**Task prompt**
Restate word for word only the lines running from the one with "Заур Ардзинба" to the end of the data, both ends included. Omit any pictures.

####################

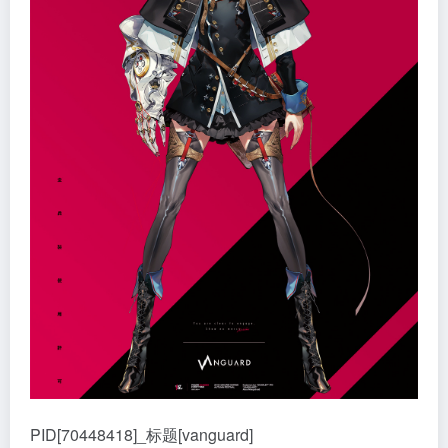
PID[70448418]_标题[vanguard]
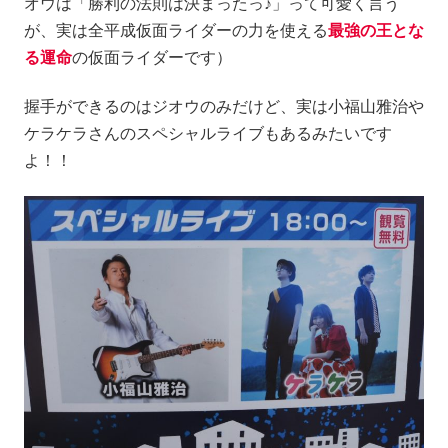
オウは「勝利の法則は決まったっ♪」って可愛く言う
が、実は全平成仮面ライダーの力を使える
最強の王とな
る運命
の仮面ライダーです）
握手ができるのはジオウのみだけど、実は小福山雅治や
ケラケラさんのスペシャルライブもあるみたいです
よ！！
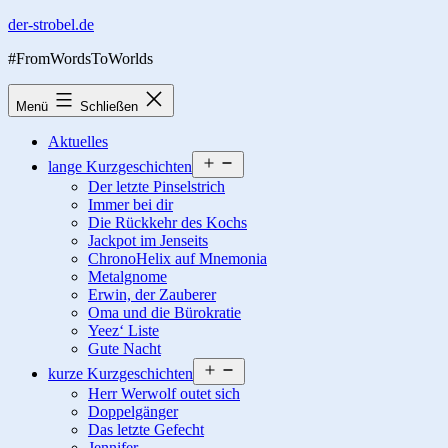
Zum
der-strobel.de
Inhalt
#FromWordsToWorlds
springen
Menü
Schließen
Aktuelles
Menü
lange Kurzgeschichten
öffnen
Der letzte Pinselstrich
Immer bei dir
Die Rückkehr des Kochs
Jackpot im Jenseits
ChronoHelix auf Mnemonia
Metalgnome
Erwin, der Zauberer
Oma und die Bürokratie
Yeez‘ Liste
Gute Nacht
Menü
kurze Kurzgeschichten
öffnen
Herr Werwolf outet sich
Doppelgänger
Das letzte Gefecht
Jennifer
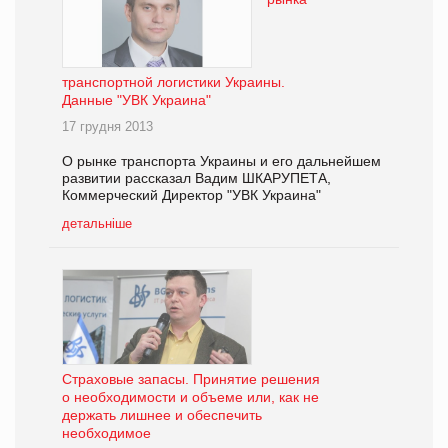
транспортной логистики Украины.
Данные "УВК Украина"
17 грудня 2013
О рынке транспорта Украины и его дальнейшем
развитии рассказал Вадим ШКАРУПЕТА,
Коммерческий Директор "УВК Украина"
детальніше
Страховые запасы. Принятие решения
о необходимости и объеме или, как не
держать лишнее и обеспечить
необходимое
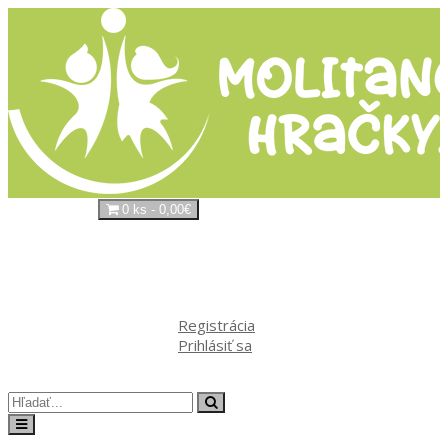
0 ks - 0,00€
Váš nákupný košík je prázdny!
Kontakt
Môj
účet
Registrácia
Prihlásiť sa
Obľúbené produkty (0)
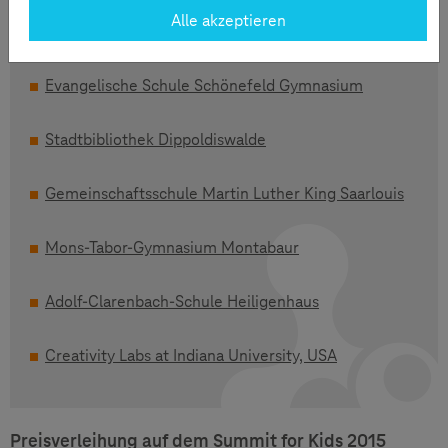
Alle akzeptieren
Friedrich-Ebert-Gymnasium Bonn
Evangelische Schule Schönefeld Gymnasium
Stadtbibliothek Dippoldiswalde
Gemeinschaftsschule Martin Luther King Saarlouis
Mons-Tabor-Gymnasium Montabaur
Adolf-Clarenbach-Schule Heiligenhaus
Creativity Labs at Indiana University, USA
Preisverleihung auf dem Summit for Kids 2015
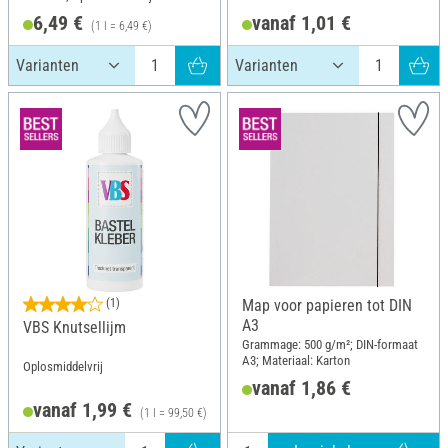
6,49 €
vanaf 1,01 €
(1 l = 6,49 €)
(1)
Map voor papieren tot DIN
A3
VBS Knutsellijm
Grammage: 500 g/m²; DIN-formaat
A3; Materiaal: Karton
Oplosmiddelvrij
vanaf 1,86 €
vanaf 1,99 €
(1 l = 99,50 €)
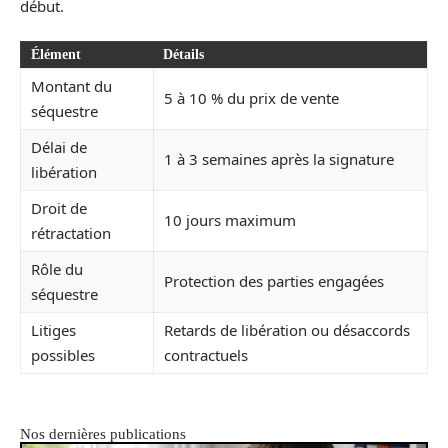
début.
Élément
Détails
Montant du
5 à 10 % du prix de vente
séquestre
Délai de
1 à 3 semaines après la signature
libération
Droit de
10 jours maximum
rétractation
Rôle du
Protection des parties engagées
séquestre
Litiges
Retards de libération ou désaccords
possibles
contractuels
Nos dernières publications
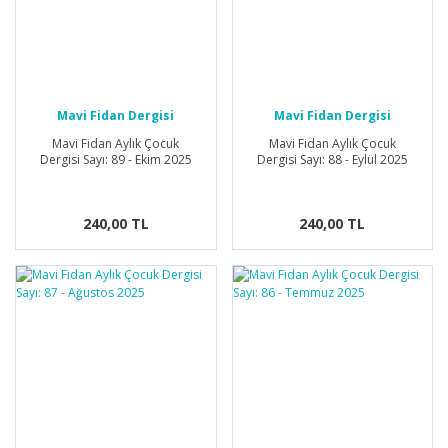
Mavi Fidan Dergisi
Mavi Fidan Dergisi
Mavi Fidan Aylık Çocuk
Mavi Fidan Aylık Çocuk
Dergisi Sayı: 89 - Ekim 2025
Dergisi Sayı: 88 - Eylül 2025
240,00 TL
240,00 TL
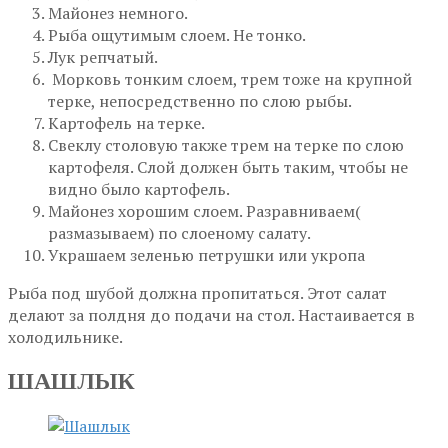
Майонез немного.
Рыба ощутимым слоем. Не тонко.
Лук репчатый.
Морковь тонким слоем, трем тоже на крупной
терке, непосредственно по слою рыбы.
Картофель на терке.
Свеклу столовую также трем на терке по слою
картофеля. Слой должен быть таким, чтобы не
видно было картофель.
Майонез хорошим слоем. Разравниваем(
размазываем) по слоеному салату.
Украшаем зеленью петрушки или укропа
Рыба под шубой должна пропитаться. Этот салат
делают за полдня до подачи на стол. Настаивается в
холодильнике.
ШАШЛЫК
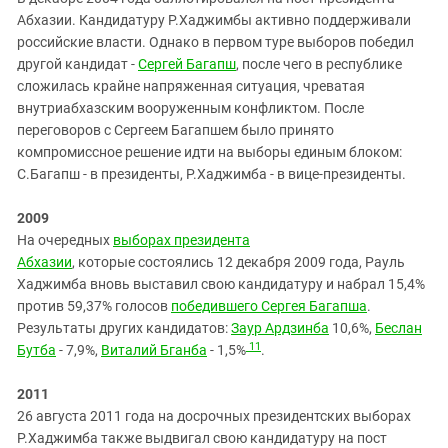
Абхазии. Кандидатуру Р.Хаджимбы активно поддерживали
российские власти. Однако в первом туре выборов победил
другой кандидат -
Сергей Багапш
, после чего в республике
сложилась крайне напряженная ситуация, чреватая
внутриабхазским вооруженным конфликтом. После
переговоров с Сергеем Багапшем было принято
компромиссное решение идти на выборы единым блоком:
С.Багапш - в президенты, Р.Хаджимба - в вице-президенты.
2009
На очередных
выборах президента
Абхазии
, которые состоялись 12 декабря 2009 года, Рауль
Хаджимба вновь выставил свою кандидатуру и набрал 15,4%
против 59,37% голосов
победившего Сергея Багапша
.
Результаты других кандидатов:
Заур Ардзинба
10,6%,
Беслан
11
Бутба
- 7,9%,
Виталий Бганба
- 1,5%
.
2011
26 августа 2011 года на досрочных президентских выборах
Р.Хаджимба также выдвигал свою кандидатуру на пост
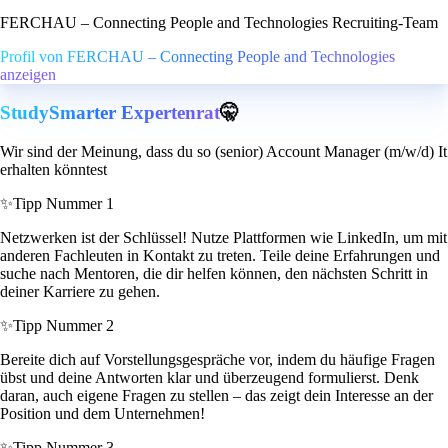
FERCHAU – Connecting People and Technologies Recruiting-Team
Profil von FERCHAU – Connecting People and Technologies
anzeigen
StudySmarter Expertenrat
🤫
Wir sind der Meinung, dass du so (senior) Account Manager (m/w/d) It
erhalten könntest
✨
Tipp Nummer 1
Netzwerken ist der Schlüssel! Nutze Plattformen wie LinkedIn, um mit
anderen Fachleuten in Kontakt zu treten. Teile deine Erfahrungen und
suche nach Mentoren, die dir helfen können, den nächsten Schritt in
deiner Karriere zu gehen.
✨
Tipp Nummer 2
Bereite dich auf Vorstellungsgespräche vor, indem du häufige Fragen
übst und deine Antworten klar und überzeugend formulierst. Denk
daran, auch eigene Fragen zu stellen – das zeigt dein Interesse an der
Position und dem Unternehmen!
✨
Tipp Nummer 3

####################

**Answer box**
Заур Ардзинба
10,6%,
Беслан
11
Бутба
- 7,9%,
Виталий Бганба
- 1,5%
.
2011
26 августа 2011 года на досрочных президентских выборах
Р.Хаджимба также выдвигал свою кандидатуру на пост
FERCHAU – Connecting People and Technologies Recruiting-Team
Profil von FERCHAU – Connecting People and Technologies
anzeigen
StudySmarter Expertenrat
🤫
Wir sind der Meinung, dass du so (senior) Account Manager (m/w/d) It
erhalten könntest
✨
Tipp Nummer 1
Netzwerken ist der Schlüssel! Nutze Plattformen wie LinkedIn, um mit
anderen Fachleuten in Kontakt zu treten. Teile deine Erfahrungen und
suche nach Mentoren, die dir helfen können, den nächsten Schritt in
deiner Karriere zu gehen.
✨
Tipp Nummer 2
Bereite dich auf Vorstellungsgespräche vor, indem du häufige Fragen
übst und deine Antworten klar und überzeugend formulierst. Denk
daran, auch eigene Fragen zu stellen – das zeigt dein Interesse an der
Position und dem Unternehmen!
✨
Tipp Nummer 3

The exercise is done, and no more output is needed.